MYRTLE BEACH Don't call Todd Cunningham "The Gum Ball Guy," or "Gum Man," or "Gumby."
He's big and he's carrying a steam-cleaning wand full of 340-degree water and chemical solvent.
In fact, if you're down on Ocean Boulevard on any weekday, you should thank him.
Special Projects Technician Cunningham is busy cleaning up spot after spot of ABC (already been chewed) gum that people have spit out or dropped over the years and that other people have stomped into flattened, blackened discs.
As part of the push to tidy up the Boulevard in preparation for the boardwalk's opening next spring, the Oceanfront Merchants Association bought a Gum Buster - a special machine that steam-cleans and scrubs each individual wad of gum on the sidewalks.
"It's not hard to do, but it is time consuming," Cunningham said. He starts each morning at 7, pulling the machine that's heating water and a biodegradable solvent.
The cleaning wand targets each chunk with a hot burst of steam and cleanser, disintegrating it. As the steam hits the gum, the blackening comes up revealing the gum's original color - and its scent.
"You can tell if it was cinnamon, or spearmint, or whatever," Cunningham said. He said he doesn't chew gum himself, and doesn't have a favorite gum smell.
A brass brush at the wand's end scrapes up most of the residue, though Cunningham said there are some oily leftovers the machine doesn't catch, along with the really old, kind of petrified pieces of gum.
"It's almost like plastic," he said.
Koribrett Turner-Vaught, with the Downtown Redevelopment Corp., says she's looking for something that can handle the leftovers, too.
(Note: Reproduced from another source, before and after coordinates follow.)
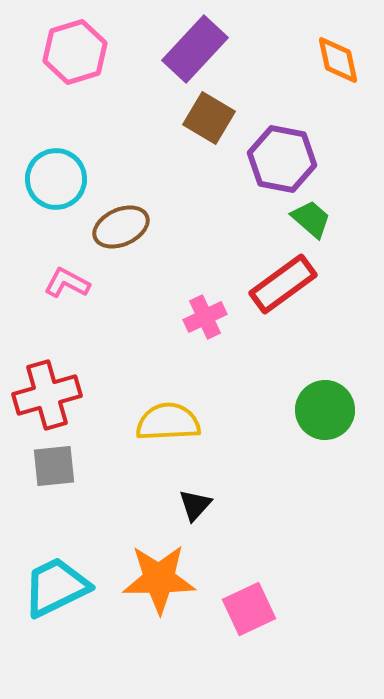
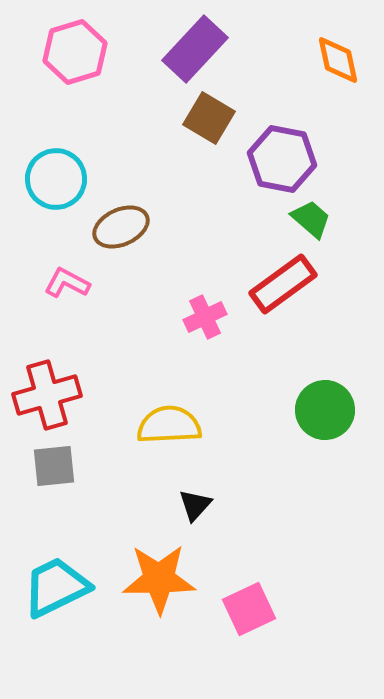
yellow semicircle: moved 1 px right, 3 px down
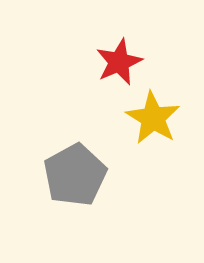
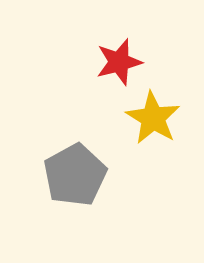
red star: rotated 9 degrees clockwise
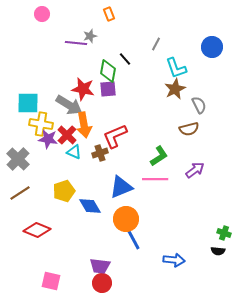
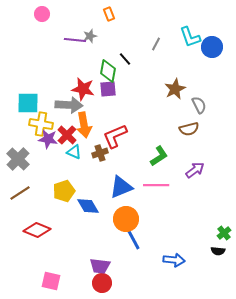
purple line: moved 1 px left, 3 px up
cyan L-shape: moved 14 px right, 31 px up
gray arrow: rotated 28 degrees counterclockwise
pink line: moved 1 px right, 6 px down
blue diamond: moved 2 px left
green cross: rotated 32 degrees clockwise
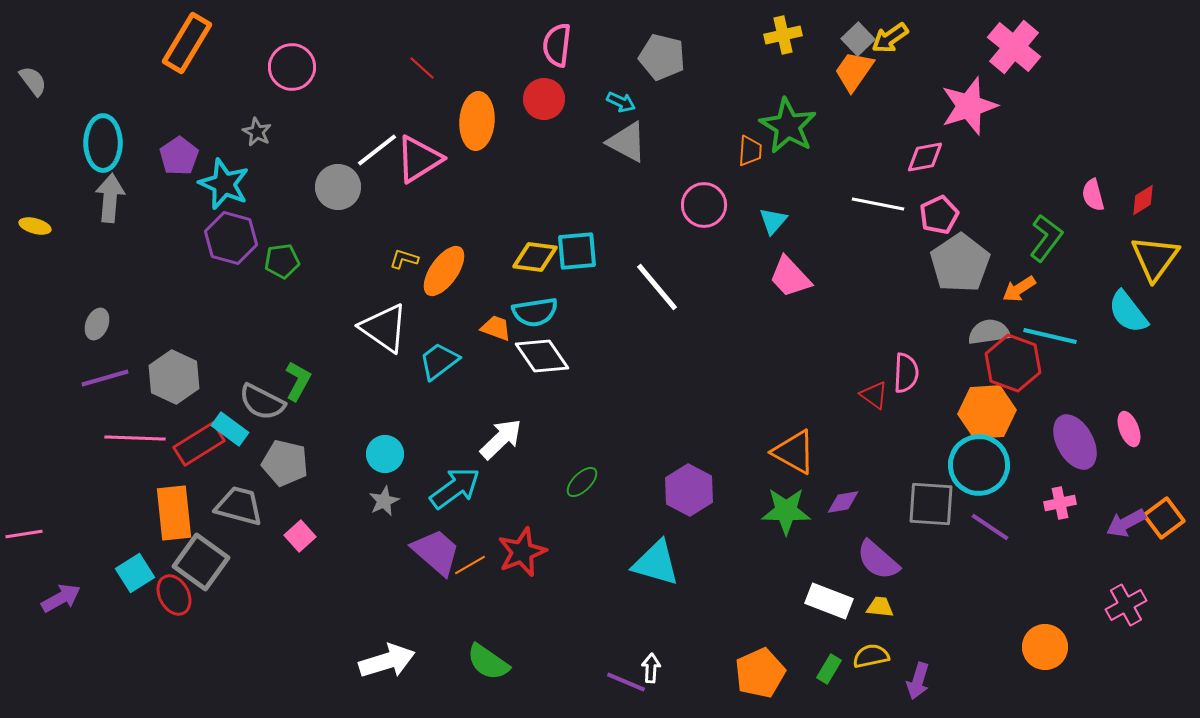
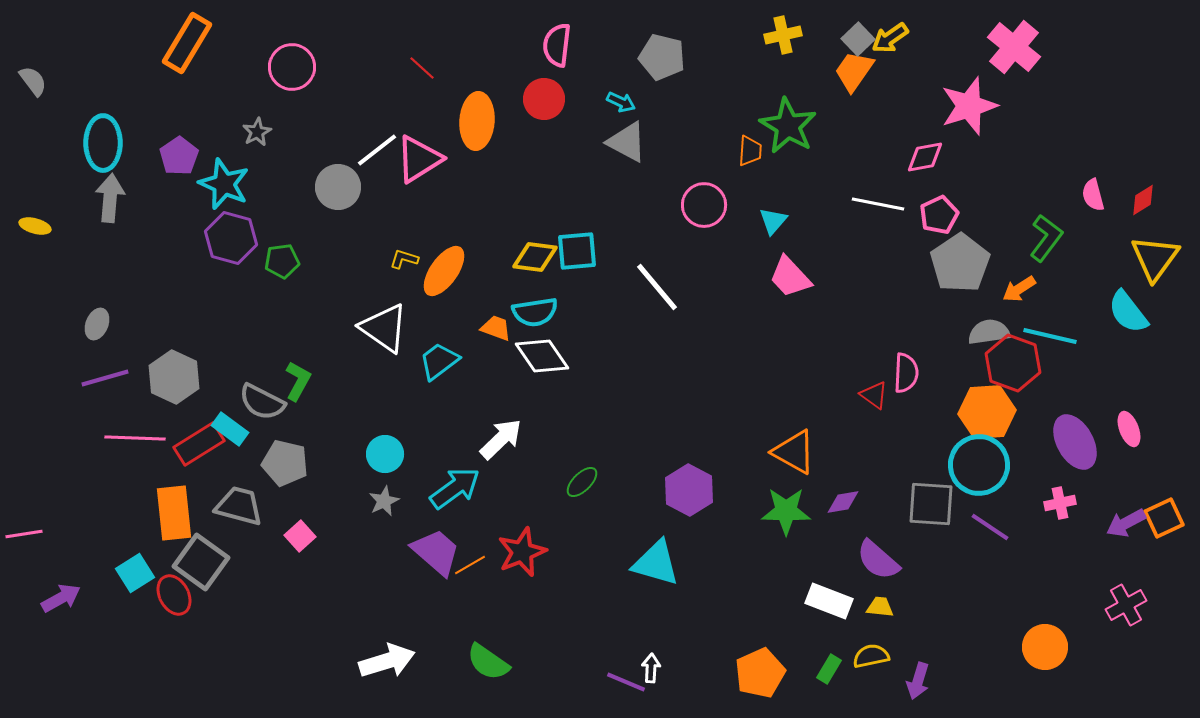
gray star at (257, 132): rotated 16 degrees clockwise
orange square at (1164, 518): rotated 12 degrees clockwise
Cunningham started a little more than a month ago, hired by Lanier Parking, the city's parking meter management contractor. Beginning in front of Ripley's Believe it or Not! museum at Ninth Avenue North and Ocean Boulevard, he has cleaned a couple of blocks so far.
He's working his way down to Mr. Joe White Avenue, and then will cross the street to the ocean side and work his way back up to Ninth Avenue North. Then he'll start in another section.
Depending how many black spots there are, Cunningham can clean 50 to 60 linear feet of sidewalk a day, he estimates. But he can only work when the weather's good and he has to rest his hands every so often.
"My hands get tired from holding the wand and gripping it, and from the heat it generates," he said. The good thing is he's never far from a shady spot and a cool drink where he works, and the other people working on Ocean Boulevard are hospitable, he said.
The bad thing is, he's still got more than 37,500 square feet of sidewalk to go.